— Problem statement —
Find the lines holding the string "prévoyance" in the data, then copy all of them.
____________________
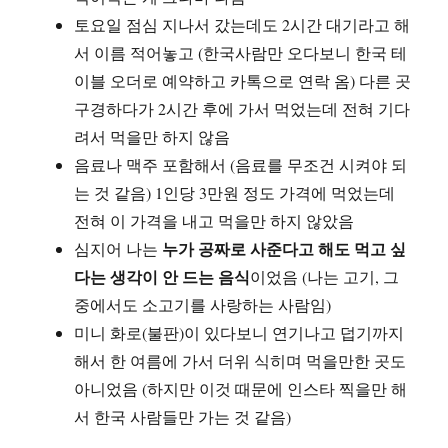
토요일 점심 지나서 갔는데도 2시간 대기라고 해
서 이름 적어놓고 (한국사람만 오다보니 한국 테
이블 오더로 예약하고 카톡으로 연락 옴) 다른 곳
구경하다가 2시간 후에 가서 먹었는데 전혀 기다
려서 먹을만 하지 않음
음료나 맥주 포함해서 (음료를 무조건 시켜야 되
는 것 같음) 1인당 3만원 정도 가격에 먹었는데
전혀 이 가격을 내고 먹을만 하지 않았음
누가 공짜로 사준다고 해도 먹고 싶
심지어 나는
다는 생각이 안 드는 음식
이었음 (나는 고기, 그
중에서도 소고기를 사랑하는 사람임)
미니 화로(불판)이 있다보니 연기나고 덥기까지
해서 한 여름에 가서 더위 식히며 먹을만한 곳도
아니었음 (하지만 이것 때문에 인스타 찍을만 해
서 한국 사람들만 가는 것 같음)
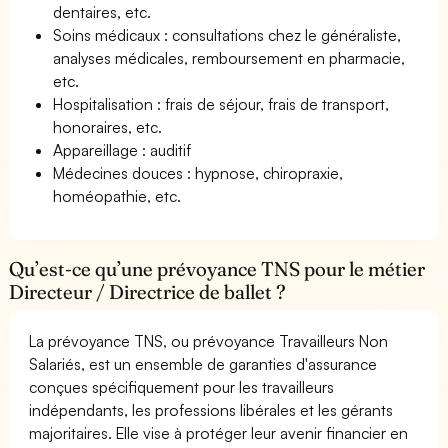
dentaires, etc.
Soins médicaux : consultations chez le généraliste,
analyses médicales, remboursement en pharmacie,
etc.
Hospitalisation : frais de séjour, frais de transport,
honoraires, etc.
Appareillage : auditif
Médecines douces : hypnose, chiropraxie,
homéopathie, etc.
Qu’est-ce qu’une prévoyance TNS pour le métier
Directeur / Directrice de ballet ?
La prévoyance TNS, ou prévoyance Travailleurs Non
Salariés, est un ensemble de garanties d'assurance
conçues spécifiquement pour les travailleurs
indépendants, les professions libérales et les gérants
majoritaires. Elle vise à protéger leur avenir financier en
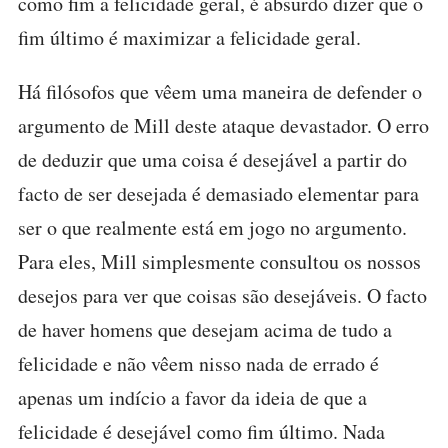
como fim a felicidade geral, é absurdo dizer que o
fim último é maximizar a felicidade geral.
Há filósofos que vêem uma maneira de defender o
argumento de Mill deste ataque devastador. O erro
de deduzir que uma coisa é desejável a partir do
facto de ser desejada é demasiado elementar para
ser o que realmente está em jogo no argumento.
Para eles, Mill simplesmente consultou os nossos
desejos para ver que coisas são desejáveis. O facto
de haver homens que desejam acima de tudo a
felicidade e não vêem nisso nada de errado é
apenas um indício a favor da ideia de que a
felicidade é desejável como fim último. Nada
____________________
— Task result —
Qu’est-ce qu’une prévoyance TNS pour le métier
La prévoyance TNS, ou prévoyance Travailleurs Non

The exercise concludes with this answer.